Charades: a cunning game of deception waged by an experienced operative

 — from the Personal Codebook of the Pink Carnation

"Surely, dismemberment is a bit extreme, don't you think, my dear?" Mrs. Cathcart blinked placidly at Amy across the tea table.

"Ah, but can a French agent shoot you if he's missing his arm?" countered Amy. "I thought not. Biscuit?"

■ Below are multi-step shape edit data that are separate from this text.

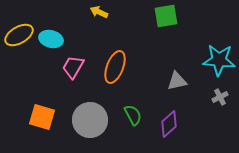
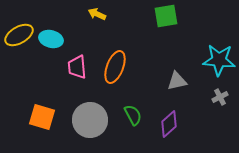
yellow arrow: moved 2 px left, 2 px down
pink trapezoid: moved 4 px right; rotated 35 degrees counterclockwise
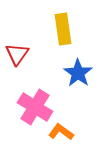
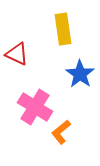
red triangle: rotated 40 degrees counterclockwise
blue star: moved 2 px right, 1 px down
orange L-shape: rotated 75 degrees counterclockwise
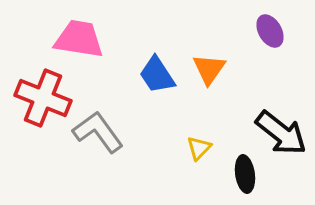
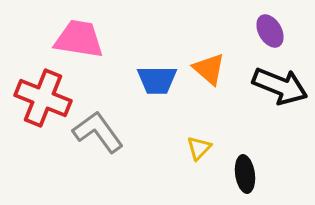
orange triangle: rotated 24 degrees counterclockwise
blue trapezoid: moved 5 px down; rotated 57 degrees counterclockwise
black arrow: moved 1 px left, 47 px up; rotated 16 degrees counterclockwise
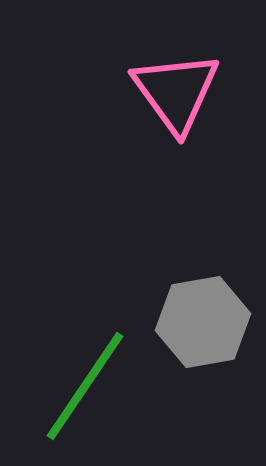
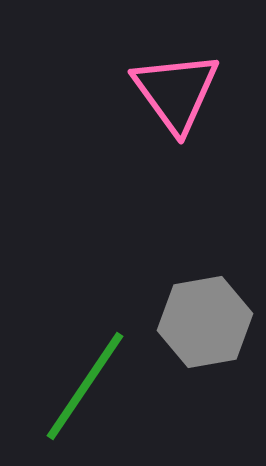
gray hexagon: moved 2 px right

The ladies had retired to the Rose Room while the gentlemen partook of their port after dinner. They presented a deceptively charming domestic scene, reflected Henrietta. Amy, her dark curls held back by a bandeau of golden silk, presided over the tea table, pouring steaming amber liquid into dainty rose-painted glasses. Beside her sat Miss Grey, dark hair pulled back with the same severe simplicity as her untrimmed gray dress, placing cups beneath Amy's somewhat erratic spigot with silent efficiency. Across from them, the comfortable form of Mrs. Cathcart spread over a small sofa. In her old-fashioned dress, with its thick, flowered fabric and wide side-panels, her cheeks as rumpled as pressed rose petals, she was the epitome of the country matron, ready to dole out herbal remedies, tie up the bruised knees of clumsy grandchildren, and tote soup to the deserving poor of the parish.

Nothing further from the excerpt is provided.